The second day of the 2010 Annual Trauma Symposium opened with a plenary session on Traumatic Brain Injury (TBI), during which a panel of surgeons discussed and debated the benefits of various therapies.
COL Geoff Ling of the Defense Advanced Research Projects Agency (DARPA), talked about CPP (cerebral perfusion pressure) Management and whether it changes TBI outcomes. CPP is an indirect measure of CBF, it’s easy to obtain and there is a certain amount of science to back up the clinical practice. However, he said, it does not adequately reflect local perfusion, and it is not supported by Level 1 evidence.
Dr. Ling concluded that the current guidelines are pretty good–keeping the CPP range between 50 and 70–and result in the best outcomes.
Eileen Bulger, professor of surgery at the University of Washington, explored hypersomolar therapy and its effect on outcomes in TBI patients. Dr. Bulger said a 2001 Journal of Trauma article by Doyle et al is an excellent source of data on the potential advantages of hypertonic therapy. There is a lot of basic science and animal literature that says this therapy may be beneficial.

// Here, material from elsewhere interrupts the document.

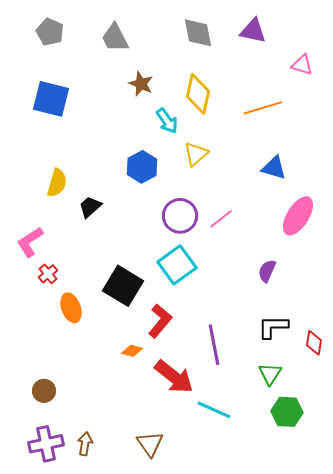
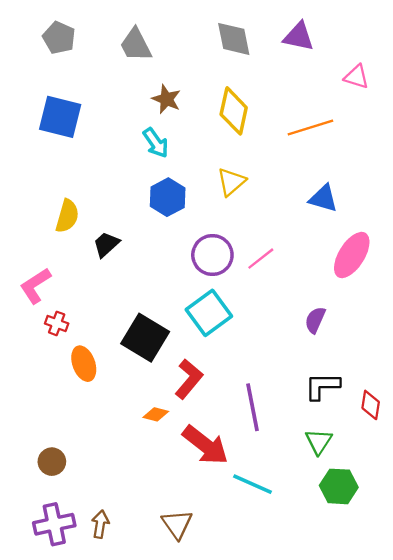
cyan arrow: (167, 121) -> (156, 143), moved
red cross: (48, 274) -> (57, 323), turned -30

Based on Dr. Bulger’s review of the data, she said we still don’t know if ICP-guided therapy improves long-term neurologic outcome. We don’t know if mannitol or hypteroic saline is the best choice, among many other questions.
LtCol Vikhyat Bebarta, chief of medical toxicology at Wilford Hall Medical Center, shared data on progesterone treatment for moderate and severe TBI patients. He said that moderate and severe TBI is a major problem in the U.S., with 1 TBI case every 15 seconds. And in the current Middle East conflicts, TBI is the “signature wound;” yet, while we have improved armor to reduce penetrating injurings, very little has been done to improve TBI treatments. Medical treatments that have failed in big trials include steroids, mannitol, magnesium, albumin and hypertonic saline. Studies of hypothermia are inconclusive.

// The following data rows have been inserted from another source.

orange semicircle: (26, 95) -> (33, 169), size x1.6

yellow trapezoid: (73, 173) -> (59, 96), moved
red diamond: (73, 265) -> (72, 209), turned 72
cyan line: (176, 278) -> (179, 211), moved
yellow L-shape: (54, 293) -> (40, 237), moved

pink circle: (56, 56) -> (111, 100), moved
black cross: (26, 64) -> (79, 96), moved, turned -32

Dr. Bebarta said that progesterone, a sex steroid, rapidly enters the brain, has a history of safe use and great pre-clincical data. The outcomes of animal studies have shown that progesterone is beneficial for treatment of brain injury. Epidemiology support, however, is limited, but Dr. Bebarta said there is a study currently under way with promising initial results.
Dr. Guy Clifton, professor in the Department of Neurosurgery at the University of Texas Medical School at Houston, next took the podium to discuss the use of hypothermia in treatment of severe brain injury. Work that Dr. Clifton and others engaged in in the early 1990s showed that a few degrees of hypothermia worked as well as or better than any current drug therapy. However, a later study Clifton ran showed no difference between hypothermia and other therapies.
Practically, Dr. Clifton said what can be said about hypothermia at this point is that there is not much evidence that it is protective for patients with diffuse brain injury. However, three studies conducted in the Netherlands and in China show that hypothermia lowered ICP and had positive outcomes. Dr. Clifton believes there is Level I and II evidence to support that hypothermia impoves outcomes; but for neuroprotection, hypothermia worsens outcomes for patients with diffuse brain injury. More studies are needed to explore whether hypothermia improves outcomes for hemotoma.
The final presenter of the morning, Dr. Alex Valadka, chief of adult neurosciences at Seton Brain and Spine Institute, explored the use of cranioectomy. Dr. Valadka admitted that he’s one of very few neurosurgeons in the country who believes decompressive cranioectomies are overdone. The literature is not too helpful, he believes, and if we are creating vegetative survivors, is that really a preferred outcome? “This is not a benign treatment,” Dr. Valadka said. “Recognize that it is not free from complications and I believe there are more problems with it than a lot of other neurosurgeons do.”